使用済みPETボトルについての環境省・経済産業省コメント

「推進協議会 広報誌『RING』(2011年4月発行)への寄稿要約版」

使用済みPETボトルの国内資源としてのあり方について(環境省 森下室長)

画像:環境省 大臣官房廃棄物・リサイクル対策部 企画課リサイクル推進室 森下哲 室長

市町村により分別収集された使用済みPETボトル等については、容器包装に係る分別収集及び再商品化の促進に関する法律の一部を改正する法律(平成18年法律第76号。以下「改正容器包装リサイクル法」という。)の施行に伴い、改正された容器包装廃棄物の排出の抑制並びにその分別収集及び分別基準適合物の再商品化の促進等に関する基本方針により、市町村により分別収集された使用済みPETボトル等については、指定法人等に円滑に引き渡すことが必要であることを明らかにしています。
また、基本方針においては、廃PETボトル等の分別基準適合物を市町村が指定法人以外の事業者に引き渡す場合にあっては、「分別収集された容器包装廃棄物が環境保全対策に万全を期しつつ適正に処理されていることを確認することが必要である。同時に、市町村は、このような容器包装廃棄物の処理の状況等については、住民への情報提供に努めることが必要である。」としています。
そのため環境省では、自治体に対して、使用済みPETボトルの再商品化のための円滑な指定法人等への引き渡しの推進を強くお願いしてきたところです。
しかし、使用済みPETボトルについては、インドでの綿花の不作等による代替原料としての需要の増加等により、海外での需要が高まっている状況にあります。例えば、中国では法改正(2009年8月)によりこれまで禁止していたベール(PETボトルを切り刻まずにそのまま圧縮・梱包したもの)での輸入を解禁し、昨年12月にはベール輸入の認定第一号が出されており、今後の動向を注視していく必要があると考えています。
主要な資源の大部分を輸入に依存している我が国にとって、使用済みPETボトルなどの循環資源を有効に活用するためのシステムを国内で維持していくことは極めて重要であり、そのためには再商品化の安定的な実施が前提となります。
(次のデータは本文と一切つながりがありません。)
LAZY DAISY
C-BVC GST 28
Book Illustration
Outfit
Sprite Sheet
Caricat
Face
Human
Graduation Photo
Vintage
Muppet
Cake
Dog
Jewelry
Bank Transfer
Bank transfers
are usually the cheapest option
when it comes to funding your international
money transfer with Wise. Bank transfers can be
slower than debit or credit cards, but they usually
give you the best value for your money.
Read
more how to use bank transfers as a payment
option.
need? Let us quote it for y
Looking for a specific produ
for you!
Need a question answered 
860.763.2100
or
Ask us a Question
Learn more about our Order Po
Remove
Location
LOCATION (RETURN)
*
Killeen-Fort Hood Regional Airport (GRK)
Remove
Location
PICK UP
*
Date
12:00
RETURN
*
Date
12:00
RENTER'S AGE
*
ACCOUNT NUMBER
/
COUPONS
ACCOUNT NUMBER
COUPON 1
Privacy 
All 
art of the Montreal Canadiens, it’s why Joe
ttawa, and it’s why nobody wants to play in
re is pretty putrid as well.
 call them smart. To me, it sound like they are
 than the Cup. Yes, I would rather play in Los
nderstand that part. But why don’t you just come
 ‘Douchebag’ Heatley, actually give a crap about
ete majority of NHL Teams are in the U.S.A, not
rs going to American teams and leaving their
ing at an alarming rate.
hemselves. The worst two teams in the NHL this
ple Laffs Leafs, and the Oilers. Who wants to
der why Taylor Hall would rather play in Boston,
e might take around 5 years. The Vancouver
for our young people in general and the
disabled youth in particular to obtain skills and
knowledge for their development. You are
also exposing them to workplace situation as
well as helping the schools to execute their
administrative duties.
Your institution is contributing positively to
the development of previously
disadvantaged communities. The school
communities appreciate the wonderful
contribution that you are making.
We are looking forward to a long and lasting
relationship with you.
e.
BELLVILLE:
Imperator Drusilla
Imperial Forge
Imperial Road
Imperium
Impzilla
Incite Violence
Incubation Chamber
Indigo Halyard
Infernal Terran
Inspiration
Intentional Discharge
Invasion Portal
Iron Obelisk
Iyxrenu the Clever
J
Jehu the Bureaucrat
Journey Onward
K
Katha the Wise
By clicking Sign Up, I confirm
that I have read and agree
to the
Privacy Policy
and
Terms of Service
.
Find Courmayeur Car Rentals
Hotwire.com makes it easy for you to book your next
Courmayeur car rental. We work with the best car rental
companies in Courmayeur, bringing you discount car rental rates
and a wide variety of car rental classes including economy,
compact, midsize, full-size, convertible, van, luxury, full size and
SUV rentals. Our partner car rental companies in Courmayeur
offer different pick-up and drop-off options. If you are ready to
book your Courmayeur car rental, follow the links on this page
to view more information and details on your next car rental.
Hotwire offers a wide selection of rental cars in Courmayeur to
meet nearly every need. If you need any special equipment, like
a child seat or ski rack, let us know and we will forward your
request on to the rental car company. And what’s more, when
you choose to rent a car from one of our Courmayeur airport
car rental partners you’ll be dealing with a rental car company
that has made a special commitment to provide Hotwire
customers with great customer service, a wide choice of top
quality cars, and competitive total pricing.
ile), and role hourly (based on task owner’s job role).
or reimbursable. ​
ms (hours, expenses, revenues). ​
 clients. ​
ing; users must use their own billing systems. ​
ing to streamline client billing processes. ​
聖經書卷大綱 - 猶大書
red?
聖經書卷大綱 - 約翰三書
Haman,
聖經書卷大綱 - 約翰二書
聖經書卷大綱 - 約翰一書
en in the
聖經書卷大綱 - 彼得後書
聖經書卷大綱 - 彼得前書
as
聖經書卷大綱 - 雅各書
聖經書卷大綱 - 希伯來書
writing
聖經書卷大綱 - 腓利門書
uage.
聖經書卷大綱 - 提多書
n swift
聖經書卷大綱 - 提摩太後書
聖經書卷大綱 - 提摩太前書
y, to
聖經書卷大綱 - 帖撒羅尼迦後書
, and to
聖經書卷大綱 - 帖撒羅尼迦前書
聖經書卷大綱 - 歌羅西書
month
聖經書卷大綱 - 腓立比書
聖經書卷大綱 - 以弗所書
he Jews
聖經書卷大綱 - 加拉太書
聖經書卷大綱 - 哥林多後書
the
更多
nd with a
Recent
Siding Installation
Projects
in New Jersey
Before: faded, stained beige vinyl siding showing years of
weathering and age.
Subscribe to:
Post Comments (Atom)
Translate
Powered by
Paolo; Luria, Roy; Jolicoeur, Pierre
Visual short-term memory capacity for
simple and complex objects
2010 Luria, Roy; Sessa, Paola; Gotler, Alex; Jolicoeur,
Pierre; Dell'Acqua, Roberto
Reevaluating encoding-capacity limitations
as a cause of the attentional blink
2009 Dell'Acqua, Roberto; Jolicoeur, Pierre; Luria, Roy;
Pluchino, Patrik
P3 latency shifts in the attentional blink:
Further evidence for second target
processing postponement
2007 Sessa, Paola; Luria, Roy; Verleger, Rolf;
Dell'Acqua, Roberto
中国における使用済みPETボトルのベールでの輸入解禁に思う(経済産業省 岡田前課長)

画像:経済産業省 産業技術環境局 リサイクル推進課 岡田俊郎 前課長

使用済みPETボトルの輸入を破砕済み品に限るとしてきた中国が、昨年2月に一定の条件を満たす圧縮・梱包品に関する輸入の解禁を行いました。
PETボトルのリサイクルは容器包装リサイクル法に基づく日本容器包装リサイクル協会による入札を通じた処理が基本ですが、このルートを使うか使わないかは自治体の判断に委ねられ、使わないとなれば市町村が独自の判断で選定したルートで処理されます。
この場合、環境省から累次発出されている通知のごとく、分別収集されたPETボトルは環境保全に万全を期しつつ適正に処理されることが大原則であり、中国に輸出される場合にも市町村は中国国内における取扱いを含めて自ら適正処理が確実に遂行されていることを確認するべきです。
適正処理が担保され、市民との間でアカウンタビリティが果たされれば、あとは経済原則に基づきグローバルなモノの流れが生ずることは当然とする考え方もありますが、我が国は、国家政策として循環型社会形成を推進しており、その中でリサイクルすることは当然であります。
PETボトルについても、リサイクルによる石油資源の節約、再生資源の主要利用先である繊維産業等の国内外の状況、PETボトルの材料としての再利用可能性など、冷静かつ客観的な検証を行いつつ、リサイクルの在り方を突き詰めていくことが重要です。
また、高値買取りに誘発されるような形で独自処理を選択する市町村が少なからず存在し、その背景に、分別収集・選別保管に必要な経費の増嵩のあることも事実であり、改善に向けた検討が必要とされます。
PETボトルリサイクル制度の改善とさらなる安定化に向けては、以上に述べた論点を踏まえ、動脈・静脈双方のバリューチェーンを繋ぐ関係者相互の連携と共創を一層強固なものとしていくことが不可欠です。